É sintomático dessa proposta a cena inicial que flagra Paradise (Sam Riley) à beira da estrada em sua primeira travessia para o oeste americano, onde encontrará o amigo de comunhão de vida Moriarty (Garrett Hedlund). Ao mesmo tempo em que tem início a amizade, também se estabelece uma visão informal da prática sexual, na relação aberta entre o segundo e Marylou (Kristen Stewart), que logo se tornará um trio com Sal. A união neste triângulo surge pálida na maior parte das vezes no filme e causa ruído com a força viril e instável de Moriarty, que desta forma deveria obter muito mais tensão de seus antagonistas, mas quase sempre consegue apenas um torpor de Sal e a anuência de Marylou. Melhor prova de sua inconstância e incompetência a uma vida estável está no casamento fracassado com Camille (Kirsten Dunst), contraponto que permite uma visão mais acurada de sua personalidade.

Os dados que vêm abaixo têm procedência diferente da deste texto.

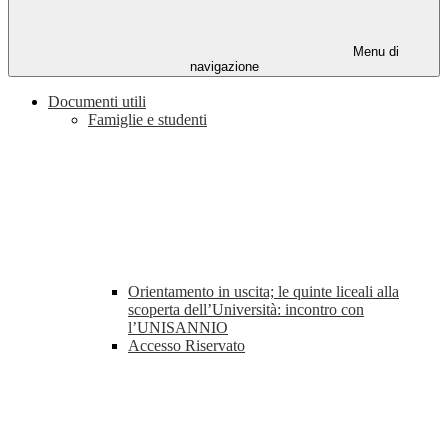
Menu di
navigazione
Documenti utili
Famiglie e studenti
Orientamento in uscita; le quinte liceali alla
scoperta dell’Università: incontro con
l’UNISANNIO
Accesso Riservato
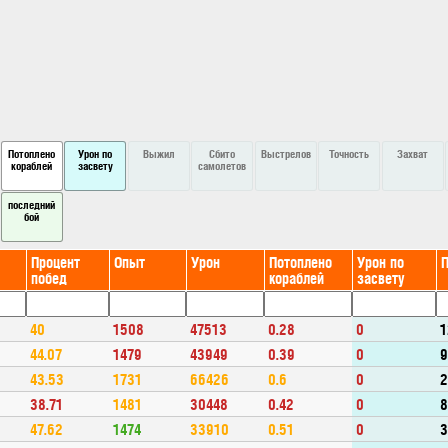
Потоплено
Урон по
Выжил
Сбито
Выстрелов
Точность
Захват
кораблей
засвету
самолетов
последний
бой
Процент
Опыт
Урон
Потоплено
Урон по
побед
кораблей
засвету
40
1508
47513
0.28
0
1
44.07
1479
43949
0.39
0
43.53
1731
66426
0.6
0
38.71
1481
30448
0.42
0
47.62
1474
33910
0.51
0
3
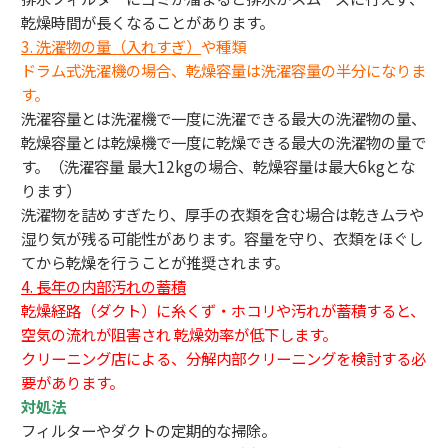
乾燥時間が長くなることがあります。
3.
洗濯物の量（入れすぎ）
や種類
ドラム式洗濯機の場合、乾燥容量は洗濯容量の半分になりま
す。
洗濯容量とは洗濯機で一度に洗濯できる最大の洗濯物の量、
乾燥容量とは乾燥機で一度に乾燥できる最大の洗濯物の量で
す。（洗濯容量 最大12kgの場合、乾燥容量は最大6kgとな
ります）
洗濯物を詰めすぎたり、厚手の衣類を含む場合は乾きムラや
湿り気が残る可能性があります。容量を守り、衣類をほぐし
てから乾燥を行うことが推奨されます。
4. 長年の内部汚れの蓄積
乾燥経路（ダクト）に糸くず・ホコリや汚れが蓄積すると、
空気の流れが阻害され 乾燥効率が低下します。
クリーニング店による、分解内部クリーニングを検討する必
要があります。
対処法
フィルターやダクトの定期的な掃除。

Ainda assim mantém-se uma perspectiva realista e menos idealizada dos personagens, construída pelo roteiro de Jose Rivera, mesmo colaborador de Salles em Diários de Motocicleta. Num encontro com jornalistas brasileiros durante o festival, ele concordou com a noção levantada sobre a trajetória percorrida por Sal desde a morte do pai no início até o fecho do ciclo com a amizade interrompida. Vê no percurso questões como ética e diz considerá-lo a representação da condição falível do ser humano. O contraste do material original com sua forma cinematográfica parece evidente até mesmo no que diz respeito aos defeitos desta última e com isso dificilmente permitirá a unanimidade.